Karpathy’s LLM Wiki Setup Guide: Build Your AI-Powered Knowledge Base


📺

Article based on video by

Teacher’s TechWatch original video ↗

Every time you query a RAG system, it starts from zero. No memory of your last conversation, no understanding of how that document connects to the one you read last month. Andrew Karpathy’s LLM Wiki approach flips this entirely—by building persistent AI knowledge, you transform note-taking from repeated scratch queries into a connected understanding that grows with every session. I spent a week testing this setup, and the difference from traditional retrieval is immediate and striking.

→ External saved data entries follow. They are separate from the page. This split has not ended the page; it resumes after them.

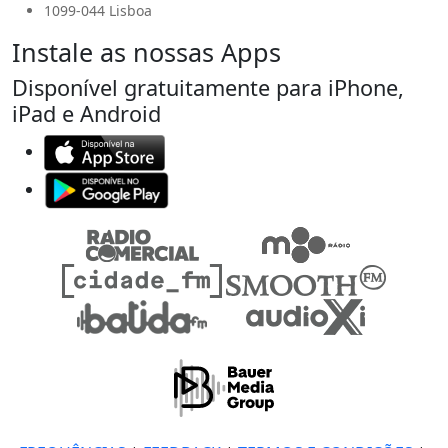
1099-044 Lisboa
Instale as nossas Apps
Disponível gratuitamente para iPhone,
iPad e Android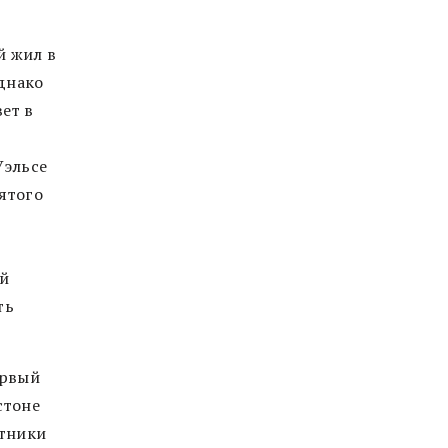
й жил в
Однако
ет в
Уэльсе
ятого
ей
ть
ервый
стоне
стники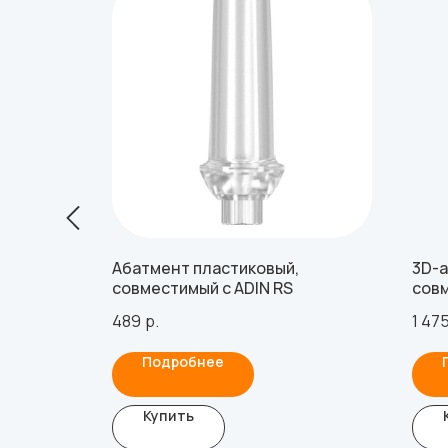
ьного
Абатмент пластиковый,
3D-а
я
совместимый с ADIN RS
совм
/
вин
489
р.
1 47
я с ICX
Подробнее
Купить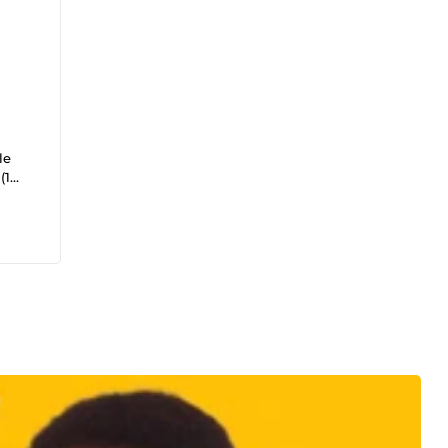
le
(1
t de
é et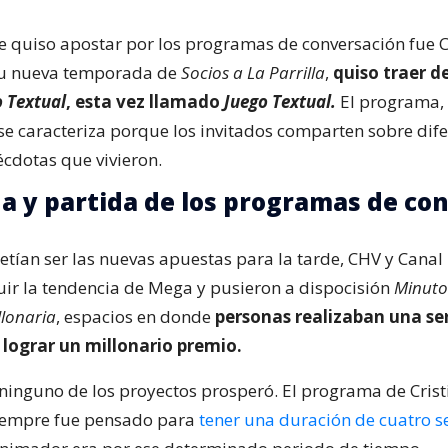
e quiso apostar por los programas de conversación fue 
 su nueva temporada de
Socios a La Parrilla
,
quiso traer de
 Textual
, esta vez llamado
Juego Textual.
El programa, 
 se caracteriza porque los invitados comparten sobre dif
écdotas que vivieron.
da y partida de los programas de co
ían ser las nuevas apuestas para la tarde, CHV y Canal
uir la tendencia de Mega y pusieron a dispocisión
Minuto
llonaria
, espacios en donde
personas realizaban una ser
 lograr un millonario premio.
ninguno de los proyectos prosperó. El programa de Cris
siempre fue pensado para
tener una duración de cuatro 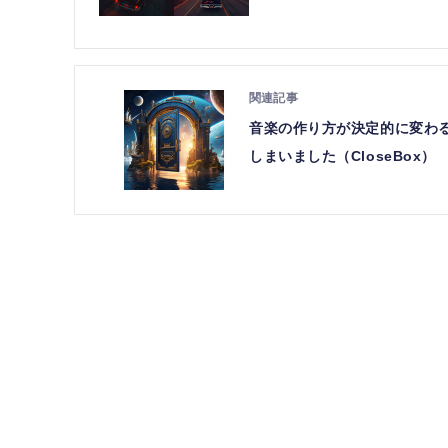
音楽の作り方が決定的に変わ
しまいました（CloseBox）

📺 Watch the Original Video

What Is an LLM Wiki and Why Traditional RAG Falls Short

Most tutorials treat RAG as the gold standard for AI document querying. I’ve found that framing misses the actual limitation. Let me show you what I mean.

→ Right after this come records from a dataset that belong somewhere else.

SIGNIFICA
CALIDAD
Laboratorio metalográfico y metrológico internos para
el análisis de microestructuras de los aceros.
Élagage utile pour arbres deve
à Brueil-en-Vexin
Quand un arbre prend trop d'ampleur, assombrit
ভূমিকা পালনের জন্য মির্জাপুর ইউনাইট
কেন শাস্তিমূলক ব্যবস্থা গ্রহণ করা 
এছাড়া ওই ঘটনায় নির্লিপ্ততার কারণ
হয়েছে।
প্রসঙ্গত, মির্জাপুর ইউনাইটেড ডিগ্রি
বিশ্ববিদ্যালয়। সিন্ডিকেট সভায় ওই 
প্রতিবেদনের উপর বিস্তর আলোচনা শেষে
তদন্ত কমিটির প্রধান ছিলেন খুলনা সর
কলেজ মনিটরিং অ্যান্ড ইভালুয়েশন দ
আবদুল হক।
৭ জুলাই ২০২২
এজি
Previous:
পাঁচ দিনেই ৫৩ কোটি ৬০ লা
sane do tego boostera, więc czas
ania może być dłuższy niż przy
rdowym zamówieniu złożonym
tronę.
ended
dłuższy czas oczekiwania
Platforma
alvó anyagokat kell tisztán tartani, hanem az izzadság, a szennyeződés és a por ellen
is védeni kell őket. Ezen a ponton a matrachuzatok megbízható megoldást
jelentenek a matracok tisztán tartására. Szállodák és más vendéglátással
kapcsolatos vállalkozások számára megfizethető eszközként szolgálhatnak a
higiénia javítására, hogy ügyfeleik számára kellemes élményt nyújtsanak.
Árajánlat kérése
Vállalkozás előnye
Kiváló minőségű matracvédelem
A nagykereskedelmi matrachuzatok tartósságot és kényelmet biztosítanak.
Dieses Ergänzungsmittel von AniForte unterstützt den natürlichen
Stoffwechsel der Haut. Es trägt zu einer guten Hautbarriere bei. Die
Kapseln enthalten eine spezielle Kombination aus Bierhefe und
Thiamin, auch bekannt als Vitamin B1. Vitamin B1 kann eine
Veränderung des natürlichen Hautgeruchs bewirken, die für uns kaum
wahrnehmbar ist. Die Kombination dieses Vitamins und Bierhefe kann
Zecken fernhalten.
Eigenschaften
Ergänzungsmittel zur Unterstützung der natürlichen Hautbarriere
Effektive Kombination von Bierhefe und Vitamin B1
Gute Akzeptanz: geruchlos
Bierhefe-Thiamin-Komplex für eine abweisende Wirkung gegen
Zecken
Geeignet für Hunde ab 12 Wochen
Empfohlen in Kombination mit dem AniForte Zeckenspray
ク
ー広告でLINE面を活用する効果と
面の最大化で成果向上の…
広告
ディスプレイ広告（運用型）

The scratch query problem explained

Traditional RAG searches from scratch on every single query. You upload a document, ask a question, get an answer—and the system immediately forgets the interaction happened. Ask a follow-up five minutes later, and it behaves like you’ve never shared a document before.

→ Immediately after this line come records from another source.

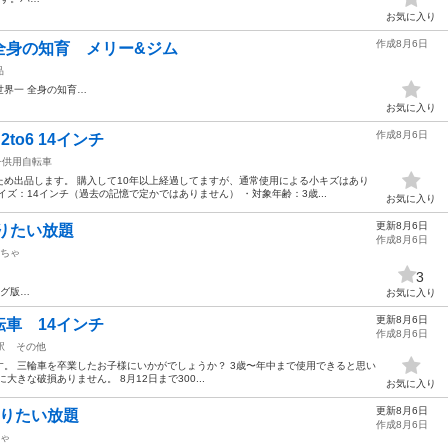
お気に入り
作成8月6日
全身の知育 メリー&ジム
品
世界一 全身の知育…
お気に入り
作成8月6日
 2to6 14インチ
子供用自転車
め出品します。 購入して10年以上経過してますが、通常使用による小キズはあり
ズ：14インチ（過去の記憶で定かではありません） ・対象年齢：3歳...
お気に入り
更新8月6日
りたい放題
作成8月6日
ちゃ
3
ッグ版…
お気に入り
更新8月6日
転車 14インチ
作成8月6日
駅
その他
。 三輪車を卒業したお子様にいかがでしょうか？ 3歳〜年中まで使用できると思い
きな破損ありません。 8月12日まで300...
お気に入り
更新8月6日
やりたい放題
作成8月6日
ゃ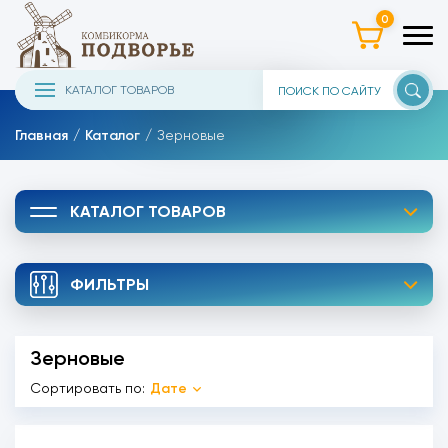
0
КАТАЛОГ ТОВАРОВ
Главная
Каталог
Зерновые
КАТАЛОГ ТОВАРОВ
ФИЛЬТРЫ
Зерновые
Сортировать по:
Дате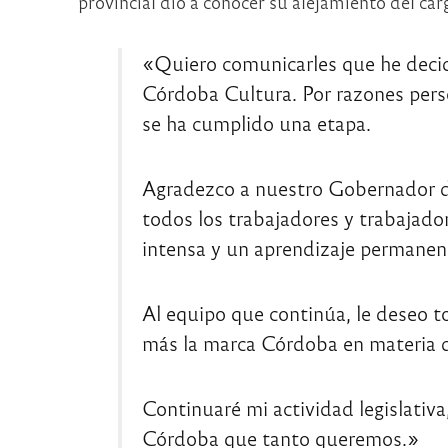
provincial dio a conocer su alejamiento del car
«Quiero comunicarles que he decidi
Córdoba Cultura. Por razones perso
se ha cumplido una etapa.
Agradezco a nuestro Gobernador d
todos los trabajadores y trabajado
intensa y un aprendizaje permanen
Al equipo que continúa, le deseo to
más la marca Córdoba en materia de
Continuaré mi actividad legislativa
Córdoba que tanto queremos.»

That’s not a flaw in the implementation. It’s baked into how RAG works. Each query starts with zero context from previous conversations.

Imagine asking a reference librarian for help on your research topic. They answer your question, you leave the building, and return the next day with a follow-up. They have no idea who you are or what you discussed yesterday. “Sorry, you’ll need to explain everything again from the start.”

Sound familiar? That’s exactly what using traditional RAG with your personal documents feels like.

Why persistent memory changes everything

An LLM Wiki flips this entirely. Instead of ephemeral retrieval, you get persistent knowledge storage that accumulates understanding across sessions. The AI doesn’t just answer individual questions—it builds on previous interactions, growing smarter as it learns your information landscape.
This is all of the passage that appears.